Leave the pictures out and return every line below exactly.

Material shown —
· · · · · · ·

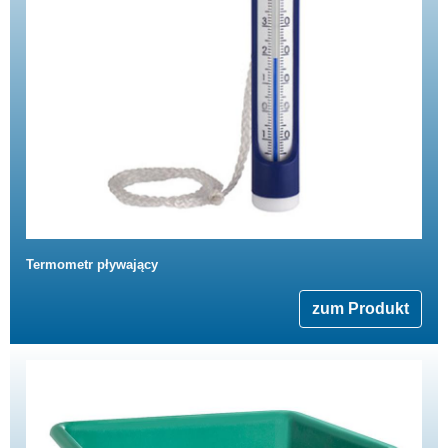
Termometr pływający
zum Produkt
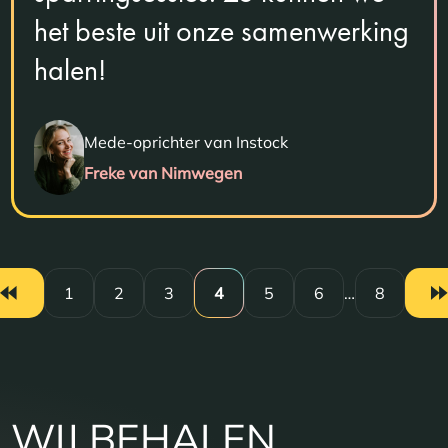
het beste uit onze samenwerking
halen!
Mede-oprichter van Instock
Freke van Nimwegen
1
2
3
4
5
6
…
8
WIJ BEHALEN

· · · · · · ·

Exercise result —
Termometr pływający
zum Produkt
het beste uit onze samenwerking
halen!
Mede-oprichter van Instock
Freke van Nimwegen
1
2
3
4
5
6
…
8
WIJ BEHALEN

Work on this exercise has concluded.